Die Zustellung von Zeitungen und Zeitschriften wird teurer
© Fotalia
Die Zustellung von Zeitungen und Zeitschriften wird teurer
Verlage müssen sich ab dem kommenden Jahr auf steigende Kosten für den Versand einstellen: Die Deutsche Post will die Preise für den Presseversand deutlich erhöhen. Das berichtet das Handelsblatt. Damit reagiert der Konzern auch auf die rückläufigen Stückzahlen in dem Bereich. 
Die Preiserhöhungen für den Pressevertrieb sind Teil des Sanierungsprogramms der angeschlagenen Brief- und Paketsparte der Deutschen Post. Außer den Geschäftskunden der Paketsparte müssen auch Verlage ab dem kommenden Jahr tiefer in die Tasche greifen: "Im Presseversand müssen wir nächstes Jahr deutlich die Preise erhöhen", kündigte Post-Vertriebschef Martin Linde laut dem Handelsblatt-Bericht  intern an. 


Konzernchef Frank Appel begründet die Preiserhöhung im Interview mit der Zeitung auch mit den geringeren Stückzahlen: "Das ist nur die logische Konsequenz.
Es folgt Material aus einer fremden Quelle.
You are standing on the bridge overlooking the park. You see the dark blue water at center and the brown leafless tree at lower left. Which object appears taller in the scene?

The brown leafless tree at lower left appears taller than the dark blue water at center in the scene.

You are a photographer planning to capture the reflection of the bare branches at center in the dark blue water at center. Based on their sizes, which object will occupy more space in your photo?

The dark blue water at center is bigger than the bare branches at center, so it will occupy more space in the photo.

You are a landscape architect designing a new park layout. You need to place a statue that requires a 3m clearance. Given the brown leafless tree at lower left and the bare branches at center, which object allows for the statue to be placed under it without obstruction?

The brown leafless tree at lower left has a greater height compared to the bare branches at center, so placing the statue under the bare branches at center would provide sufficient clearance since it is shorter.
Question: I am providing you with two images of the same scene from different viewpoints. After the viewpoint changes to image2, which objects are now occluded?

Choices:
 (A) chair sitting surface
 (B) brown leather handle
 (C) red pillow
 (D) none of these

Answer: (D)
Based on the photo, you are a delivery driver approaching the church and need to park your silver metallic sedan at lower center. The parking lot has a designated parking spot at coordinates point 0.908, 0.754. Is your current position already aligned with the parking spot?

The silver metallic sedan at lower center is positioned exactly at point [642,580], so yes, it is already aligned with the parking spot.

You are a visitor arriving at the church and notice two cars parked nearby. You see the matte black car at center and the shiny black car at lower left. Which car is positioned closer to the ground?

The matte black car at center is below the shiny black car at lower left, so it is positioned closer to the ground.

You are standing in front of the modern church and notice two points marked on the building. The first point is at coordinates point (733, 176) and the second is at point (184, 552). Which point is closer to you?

Wenn es rückläufige Mengen gibt, fällt man automatisch in eine schlechtere Kostenstruktur. Unser Aufwand für das Verteilnetz ist fix. So steigen mit sinkenden Mengen die Stückkosten." 

Dass die Post sich mit höheren Preisen selbst ins Fleisch schneidet und den Verlust weiterer Kunden riskiert, glaubt Appel indes nicht. Preiserhöhungen seien zwar tatsächlich "eine Gratwanderung". Das Verschwinden von Zeitungstiteln liege aber kaum daran, dass die Post das Porto erhöhe. "Denn das ist sicherlich nur ein geringer Bestandteil der Kosten." 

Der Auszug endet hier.